In our world today, the marketing department rules. Publisher’s like all other companies, push messages out which hit their mark based on knowing who searches for what in their browser (I don’t know why I still get aggravated when I get a pop-up message to buy something I just looked at or bought. It’s been happening for years). Then, they follow-up with on-site visits to university departments getting F2F time with faculty who ultimately have the academic freedom to choose whatever content they see fit. The dog and pony show is honed. The problems faculty have are all neatly laid out and solved. And as we know, the cost of the solution is not even paid by people who order the service. I’ll have a large pizza with everything and you get to pay for it!
The open movement doesn’t have the same capacity or structure as the corporations to market their wares. There are some groups like BC Campus whose staff are undoubtedly working hard and leading the charge, but they’re up against publishing machines that have more resources and years of strategy and structures in place. It’s a touch battle for sure.
The positive trend I see is that there are more resources flowing in. Our provincial government has come to the table with funds. And at Thompson Rivers University, our administration is providing more grants than ever for the creation of OER. So, it’s up to us as committed passionate people who call for the development of equitable technologies to demonstrate that we can deliver. I know here at TRU, the people involved are committed and passionate about creating quality resources and sharing it with others under the principle of the 5 R’s of OER design.
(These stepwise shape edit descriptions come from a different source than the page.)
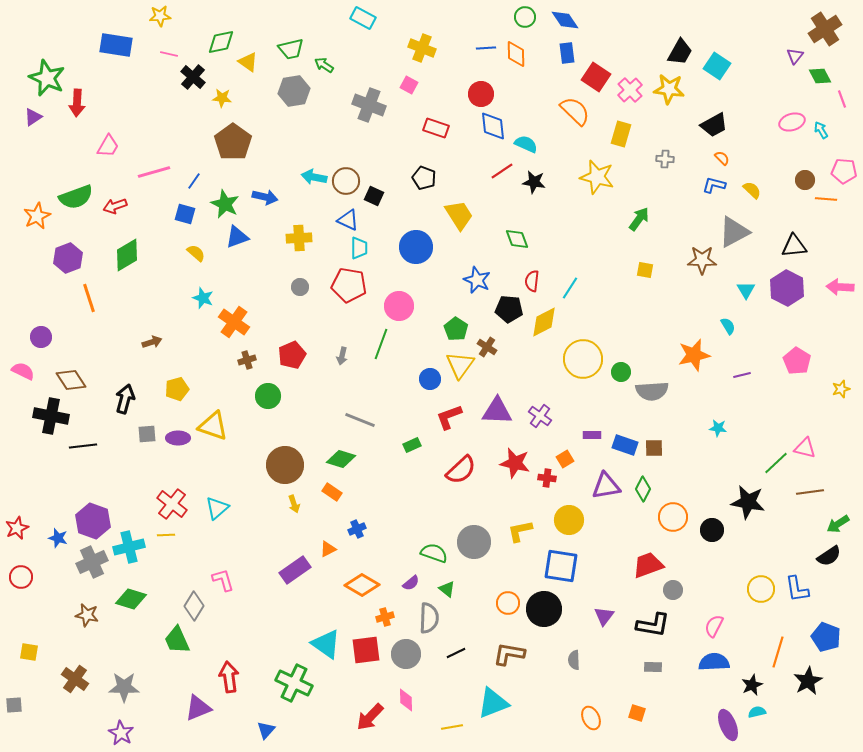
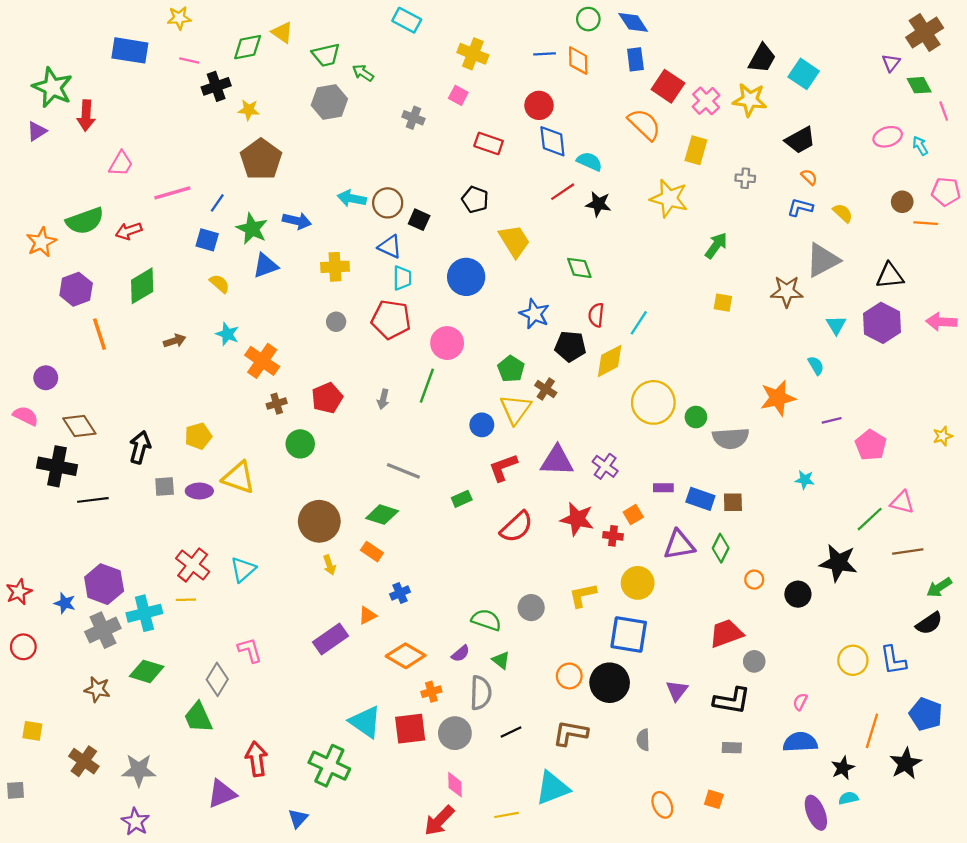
yellow triangle: (248, 62) -> (282, 33), moved
black cross: (193, 77) -> (216, 86), turned 30
gray cross: (369, 105) -> (413, 118), size x0.6
brown arrow: (152, 342) -> (175, 341), moved
pink pentagon: (797, 361) -> (871, 445), moved
orange circle: (673, 517) -> (754, 580), size x0.6
gray circle: (474, 542) -> (531, 608), size x0.7
pink semicircle: (714, 626) -> (800, 702), size x0.7
red arrow: (370, 717) -> (439, 821), moved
What we need is more inter-institutional collaboration to reduce redundant use of funds, more ease of sharing resources other than text books and better marketing of the value open resources create for faculty. That is the end result I want to hold and protect.
Looking forward to future discussions, Ken
Thanks for the thoughts, Ken — and you’re right, of course. The dog and pony show is powerful. I think at least part of what the open movement needs to do is to help faculty develop their own capacities (and confidence) with non-publisher-derived content, and to recognize how much power there is in doing it yourself and being in the driving seat of your content. But yes, that needs cooperation! And cash. And time. As resources get squeezed and other work is downloaded onto teaching faculty, those slick publisher products look ever more attractive, I fear.
Thanks for this. As someone working in an educational institution (not TRU) I really hold the debate of tech access and equity on the forefront of my work. I like the prompts and reminders from your post to think on equity in homework, even though my lens is different.
Thanks, I hope it is okay that I share this to have others join?
Please do! I think we need to be thinking about these issues at all stages of the learning journey, and I hope you’ll feel welcome to contribute to the discussion.
Hi guys: speaking as a tutor (math and science) at a community college, I would say the main beneficiary of homework systems is the instructor, because they don’t need to write or grade homework. Some don’t bother to see if the digital system is at all allied with the material as presented in the classroom, and of course that just creates another obstacle for the students. The cost is not inconsequential either, as you have pointed out–like $150 US for a single class.
I think this is exactly how homework systems get a foothold, and otherwise overworked faculty will be unlikely to switch to an open method if we can’t mimic some of the time optimization. (But I get what you’re saying, and I agree with the subtext, too.)